Ontvangen 11 april 2022

De ondergetekende stelt het volgende amendement voor:

I

In het opschrift wordt «Goedkeuring» vervangen door «Wijziging van de Wet publieke gezondheid en goedkeuring».

II

In de beweegreden wordt na «noodzakelijk is» ingevoegd «de Wet publieke gezondheid te wijzigen teneinde een aantal bevoegdheidsgrondslagen uit hoofdstuk Va te laten vervallen, en tevens».

III

Voor artikel 1 wordt een artikel ingevoegd, luidende:

Artikel 01

De Wet publieke gezondheid wordt als volgt gewijzigd:

1. Artikel 58e wordt als volgt gewijzigd:

a. In het eerste lid, onder b, vervalt «of artikel 58q».

b. In het tweede lid, onder a, vervalt «58g, eerste lid,».

c. In het tweede lid, onder b, vervalt «onder a tot en met e».

2. Artikel 58g vervalt.

3. In artikel 58j, eerste lid, vervallen de onderdeelsaanduiding «a.» en de onderdelen b en d.

4. Artikel 58q vervalt.

5. Artikel 58r vervalt.

6. In artikel 58ra, derde en zevende lid, vervalt telkens «of artikel 58q».

7. In artikel 58rd, tweede lid, vervalt telkens «, of de onderwijsinstelling, bedoeld in artikel 58q».

8. Artikel 58u wordt als volgt gewijzigd:

a. In het eerste lid wordt «58p en 58q, eerste lid» vervangen door «en 58p».

b. In het tweede lid, wordt «artikelen» vervangen door «artikel» en vervalt «en 58g, eerste lid,».

c. In het vierde lid wordt «artikelen» vervangen door «artikel» en vervalt «en 58g, eerste lid,».

9. In artikel 64a, eerste lid, vervalt «, met uitzondering van de artikelen 58q en 58r,».

10. Artikel 68bis wordt als volgt gewijzigd:

a.
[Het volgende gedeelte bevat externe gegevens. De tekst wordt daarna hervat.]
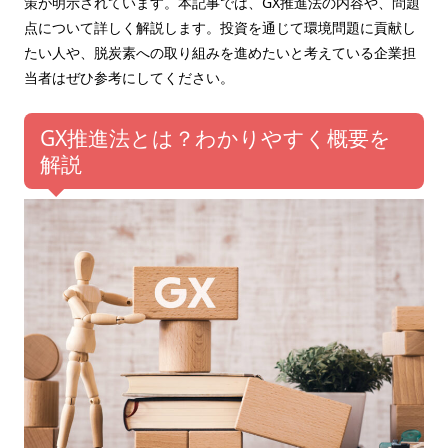
策が明示されています。本記事では、GX推進法の内容や、問題
点について詳しく解説します。投資を通じて環境問題に貢献し
たい人や、脱炭素への取り組みを進めたいと考えている企業担
当者はぜひ参考にしてください。
GX推進法とは？わかりやすく概要を
解説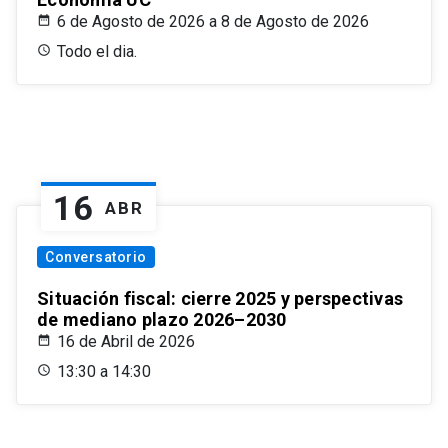
6 de Agosto de 2026 a 8 de Agosto de 2026
Todo el dia.
16
ABR
Conversatorio
Situación fiscal: cierre 2025 y perspectivas
de mediano plazo 2026–2030
16 de Abril de 2026
13:30 a 14:30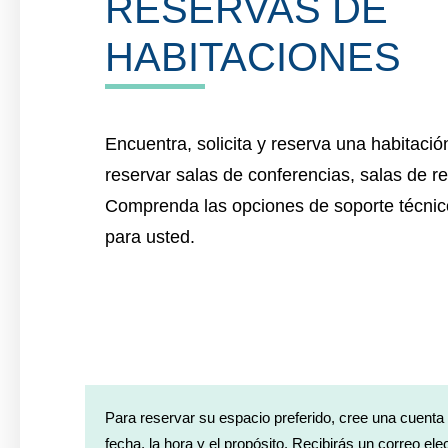
RESERVAS DE
HABITACIONES
Encuentra, solicita y reserva una habitació
reservar salas de conferencias, salas de r
Comprenda las opciones de soporte técnic
para usted.
Para reservar su espacio preferido, cree una cuenta g
fecha, la hora y el propósito. Recibirás un correo e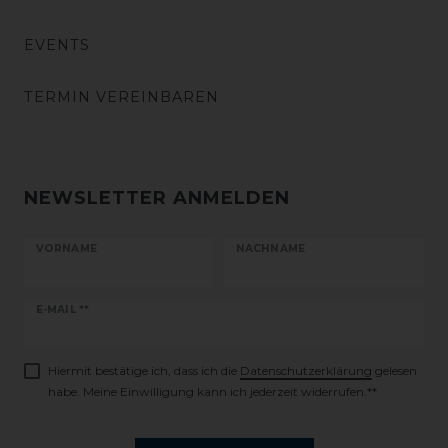
EVENTS
TERMIN VEREINBAREN
NEWSLETTER ANMELDEN
VORNAME
NACHNAME
Newsletter
E-MAIL **
Honig
Hiermit bestätige ich, dass ich die
Daten­schutz­erklärung
gelesen
habe. Meine Einwilligung kann ich jederzeit widerrufen.**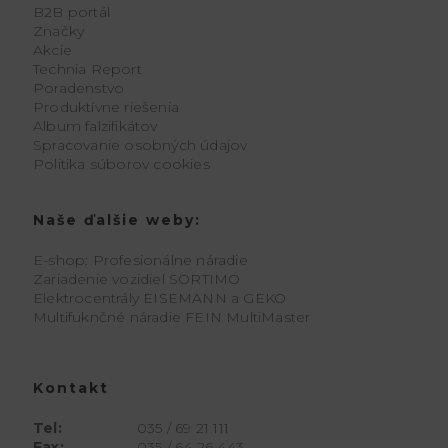
B2B portál
Značky
Akcie
Technia Report
Poradenstvo
Produktívne riešenia
Album falzifikátov
Spracovanie osobných údajov
Politika súborov cookies
Naše ďalšie weby:
E-shop: Profesionálne náradie
Zariadenie vozidiel SORTIMO
Elektrocentrály EISEMANN a GEKO
Multifuknčné náradie FEIN MultiMaster
Kontakt
Tel:
035 / 69 21 111
Fax:
035 / 64 26 443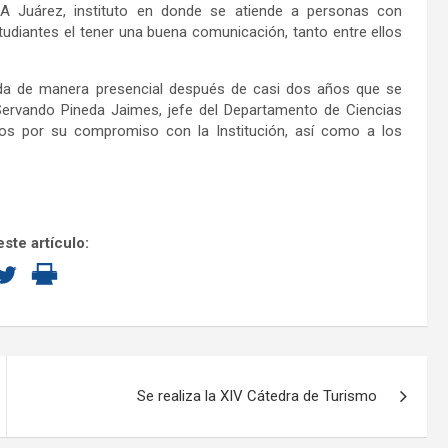
XA Juárez, instituto en donde se atiende a personas con
udiantes el tener una buena comunicación, tanto entre ellos
zada de manera presencial después de casi dos años que se
 Servando Pineda Jaimes, jefe del Departamento de Ciencias
mnos por su compromiso con la Institución, así como a los
ste artículo:
Se realiza la XIV Cátedra de Turismo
In het eerste lid, onder a, vervalt «artikel 58g, eerste lid,».

b. In het eerste lid, onder b, vervallen «58g, eerste lid,» en «, 58q, eerste lid, eerste zin».
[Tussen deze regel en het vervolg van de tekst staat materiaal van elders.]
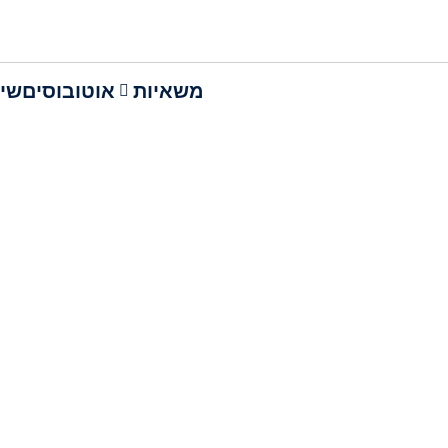
משאיות
אוטובוסים
שיר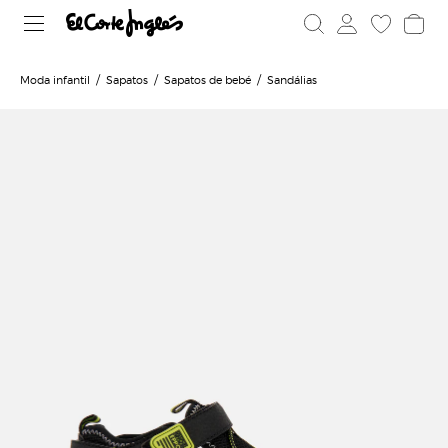
Moda infantil
Sapatos
Sapatos de bebé
Sandálias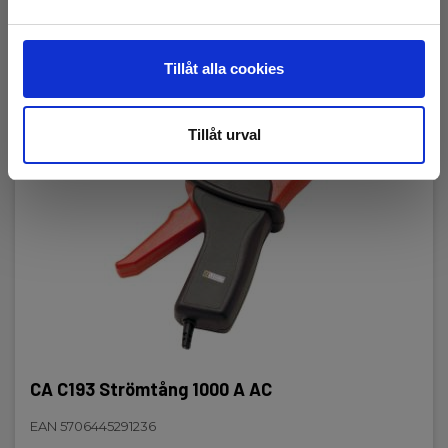
Tillåt alla cookies
Tillåt urval
CA C193 Strömtång 1000 A AC
EAN 5706445291236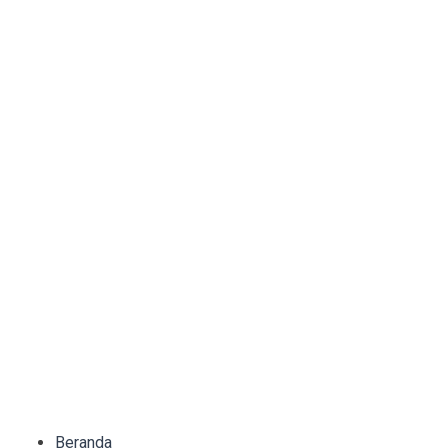
Beranda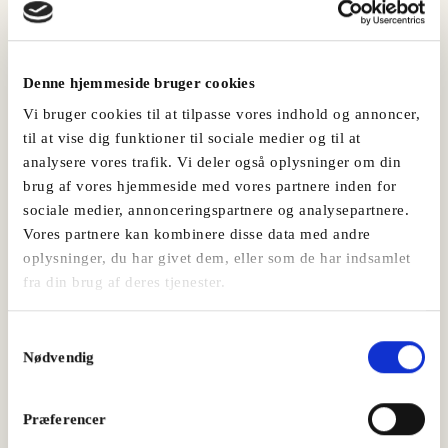
Denne hjemmeside bruger cookies
Vi bruger cookies til at tilpasse vores indhold og annoncer,
til at vise dig funktioner til sociale medier og til at
analysere vores trafik. Vi deler også oplysninger om din
brug af vores hjemmeside med vores partnere inden for
sociale medier, annonceringspartnere og analysepartnere.
Vores partnere kan kombinere disse data med andre
Grillspyd med chorizo og sweet potatoe
oplysninger, du har givet dem, eller som de har indsamlet
fra din brug af deres tjenester.
Frankfurter, Tapas Chorizopølse
Samtykkevalg
Nødvendig
Præferencer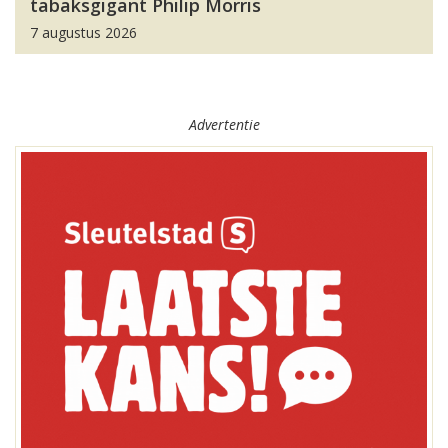
tabaksgigant Philip Morris
7 augustus 2026
Advertentie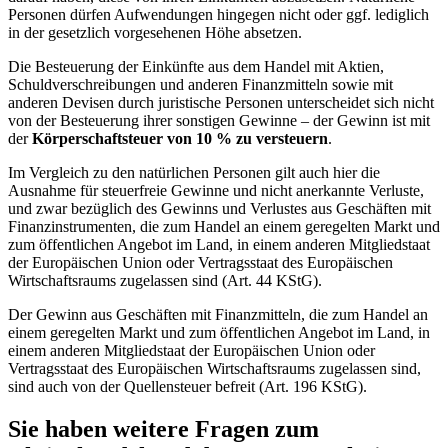
Personen dürfen Aufwendungen hingegen nicht oder ggf. lediglich
in der gesetzlich vorgesehenen Höhe absetzen.
Die Besteuerung der Einkünfte aus dem Handel mit Aktien,
Schuldverschreibungen und anderen Finanzmitteln sowie mit
anderen Devisen durch juristische Personen unterscheidet sich nicht
von der Besteuerung ihrer sonstigen Gewinne – der Gewinn ist mit
der
Körperschaftsteuer von 10 % zu versteuern
.
Im Vergleich zu den natürlichen Personen gilt auch hier die
Ausnahme für steuerfreie Gewinne und nicht anerkannte Verluste,
und zwar bezüglich des Gewinns und Verlustes aus Geschäften mit
Finanzinstrumenten, die zum Handel an einem geregelten Markt und
zum öffentlichen Angebot im Land, in einem anderen Mitgliedstaat
der Europäischen Union oder Vertragsstaat des Europäischen
Wirtschaftsraums zugelassen sind (Art. 44 KStG).
Der Gewinn aus Geschäften mit Finanzmitteln, die zum Handel an
einem geregelten Markt und zum öffentlichen Angebot im Land, in
einem anderen Mitgliedstaat der Europäischen Union oder
Vertragsstaat des Europäischen Wirtschaftsraums zugelassen sind,
sind auch von der Quellensteuer befreit (Art. 196 KStG).
Sie haben weitere Fragen zum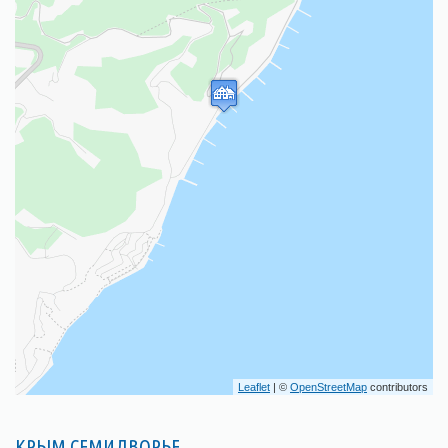
Leaflet
| ©
OpenStreetMap
contributors
КРЫМ СЕМИДВОРЬЕ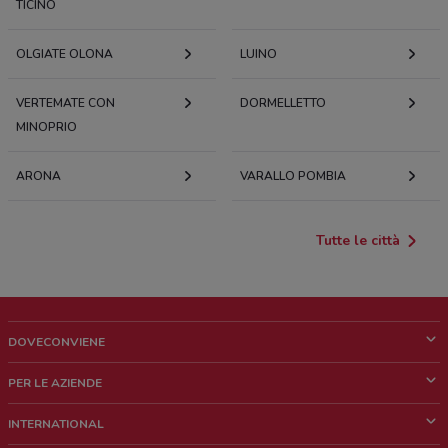
TICINO
OLGIATE OLONA
LUINO
VERTEMATE CON
DORMELLETTO
MINOPRIO
ARONA
VARALLO POMBIA
Tutte le città
DOVECONVIENE
Cos'è DoveConviene
PER LE AZIENDE
Chi siamo
Cosa facciamo
INTERNATIONAL
News e media
Richieste commerciali e marketing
c. In het vijfde lid vervalt «artikel 58g, eerste lid,».

11. In artikel 68b vervalt «, 58r, derde lid, tweede en derde zin, en vijfde lid,».

Toelichting

Dit amendement strekt ertoe om de grondslagen voor een aantal vrijheidsbeperkende coronamaatregelen, die naar het oordeel van de regering niet langer noodzakelijk zijn, zo spoedig mogelijk te laten vervallen. Het gaat om de grondslagen om maatregelen te kunnen nemen over groepsvorming, contactberoepen, verhuur van accommodaties, onderwijs en kinderopvang.

Hoewel de regering heeft erkend dat de grondslagen niet langer noodzakelijk zijn, is zij voornemens deze pas met ingang van 1 juni 2022 te laten vervallen.1 Dit is in strijd met de rechtsstatelijke verplichting om (grondslagen voor) grondrechtenbeperkingen zo spoedig mogelijk te laten vervallen, zodra de omstandigheden dat mogelijk maken.
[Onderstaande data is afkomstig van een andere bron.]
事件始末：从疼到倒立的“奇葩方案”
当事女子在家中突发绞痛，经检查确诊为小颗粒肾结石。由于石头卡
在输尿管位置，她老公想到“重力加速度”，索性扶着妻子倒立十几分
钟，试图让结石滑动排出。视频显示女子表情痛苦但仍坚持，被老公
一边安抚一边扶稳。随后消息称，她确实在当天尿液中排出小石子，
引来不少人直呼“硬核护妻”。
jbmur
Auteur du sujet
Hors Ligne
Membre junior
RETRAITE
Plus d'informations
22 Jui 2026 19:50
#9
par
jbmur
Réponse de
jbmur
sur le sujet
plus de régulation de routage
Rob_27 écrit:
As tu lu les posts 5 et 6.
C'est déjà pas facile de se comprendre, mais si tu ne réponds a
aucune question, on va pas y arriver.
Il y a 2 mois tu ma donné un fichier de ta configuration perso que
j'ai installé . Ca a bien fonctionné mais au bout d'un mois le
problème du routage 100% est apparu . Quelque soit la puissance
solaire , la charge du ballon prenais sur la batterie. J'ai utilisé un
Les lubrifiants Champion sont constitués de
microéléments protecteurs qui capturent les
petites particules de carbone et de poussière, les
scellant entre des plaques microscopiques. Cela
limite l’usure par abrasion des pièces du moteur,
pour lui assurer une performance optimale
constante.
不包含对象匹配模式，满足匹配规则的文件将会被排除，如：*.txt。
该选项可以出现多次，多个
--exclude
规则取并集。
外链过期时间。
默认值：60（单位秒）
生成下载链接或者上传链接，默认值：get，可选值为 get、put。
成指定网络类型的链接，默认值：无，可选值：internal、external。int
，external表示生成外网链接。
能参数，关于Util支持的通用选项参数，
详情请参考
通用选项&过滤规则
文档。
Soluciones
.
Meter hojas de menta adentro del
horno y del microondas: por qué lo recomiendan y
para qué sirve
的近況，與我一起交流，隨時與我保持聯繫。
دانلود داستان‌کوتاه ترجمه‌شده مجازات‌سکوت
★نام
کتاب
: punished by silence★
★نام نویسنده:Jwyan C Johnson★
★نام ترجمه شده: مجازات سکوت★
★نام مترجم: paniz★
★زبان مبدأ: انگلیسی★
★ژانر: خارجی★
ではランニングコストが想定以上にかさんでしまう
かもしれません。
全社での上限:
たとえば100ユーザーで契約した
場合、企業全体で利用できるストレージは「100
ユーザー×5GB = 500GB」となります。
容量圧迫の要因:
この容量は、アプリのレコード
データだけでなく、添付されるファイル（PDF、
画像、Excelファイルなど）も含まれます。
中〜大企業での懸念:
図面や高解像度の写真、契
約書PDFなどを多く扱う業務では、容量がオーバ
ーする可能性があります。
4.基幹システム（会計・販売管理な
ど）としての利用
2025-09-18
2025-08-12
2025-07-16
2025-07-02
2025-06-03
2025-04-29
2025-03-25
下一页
Indiener hecht er sterk aan dat de hiervoor genoemde rechtsstatelijke verplichting wordt nageleefd. Daarom wordt voorgesteld om de desbetreffende bevoegdheidsgrondslagen zo spoedig mogelijk – dus tegelijk met de inwerkingtreding van het onderhavige wetsvoorstel – te laten vervallen.